Les nouveaux outils de l’impérialisme : approfondissement de la crise du capitalisme

Au début du 20ème siècle, l’économie capitaliste est entrée dans une nouvelle ère. Son niveau de développement atteignait toute la planète, avec des pays développés et colonisateurs, et des colonies exploitées. Dans les pays au capitalisme développé, le capital des banques et celui des industries était devenu lié en toute chose, ce qui veut dire que les gigantesques entreprises industrielles avaient besoin des gigantesques banques pour faire du profit, et vice versa. Leurs capitaux étaient devenus les deux faces de la même pièce : le capital financier. De grandes entreprises se sont constituées, pour dominer les marchés : des monopoles. Les pays développés se sont mis à exporter leur capital, car ils ne trouvaient pas de débouchés dans leur propre pays. Dans les colonies et les semi-colonies (les pays formellement « indépendants » mais dominés, comme aujourd’hui de nombreux pays d’Afrique, d’Amérique Latine ou d’Asie), cela a développé un capitalisme bureaucratique parasitaire, qui organise la misère au profit des investissements impérialistes. Les capitalistes se sont mis à se battre pour le partage du monde, et cela a abouti aux deux guerres mondiales. Tout ceci, c’est l’impérialisme.

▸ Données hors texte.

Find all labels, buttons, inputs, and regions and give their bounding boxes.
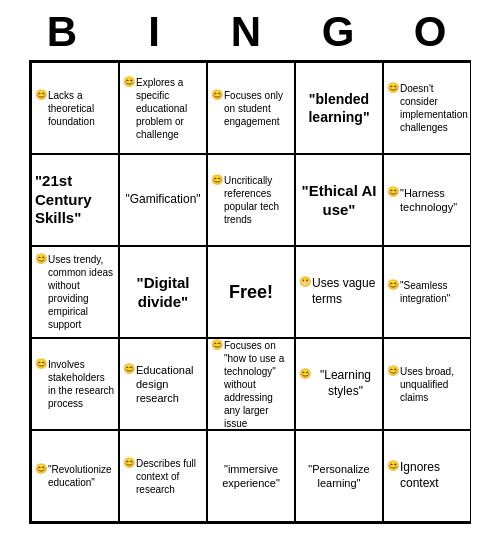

Depuis, ce capitalisme financier a approfondi sa domination. Tout d’abord, il faut comprendre le rôle de la finance. Elle était déjà importante avant 1980, mais elle a pris une place majeure. La finance, c’est l’activité qui permet de fournir l’argent pour une opération économique. Par exemple, faire un emprunt pour monter une entreprise, c’est de la finance. Les marchés financiers, les « bourses » comme on les appelle, sont des marchés sur lesquels ces capitaux s’échangent en grande quantité. C’est une activité essentielle de l’économie du monde d’aujourd’hui.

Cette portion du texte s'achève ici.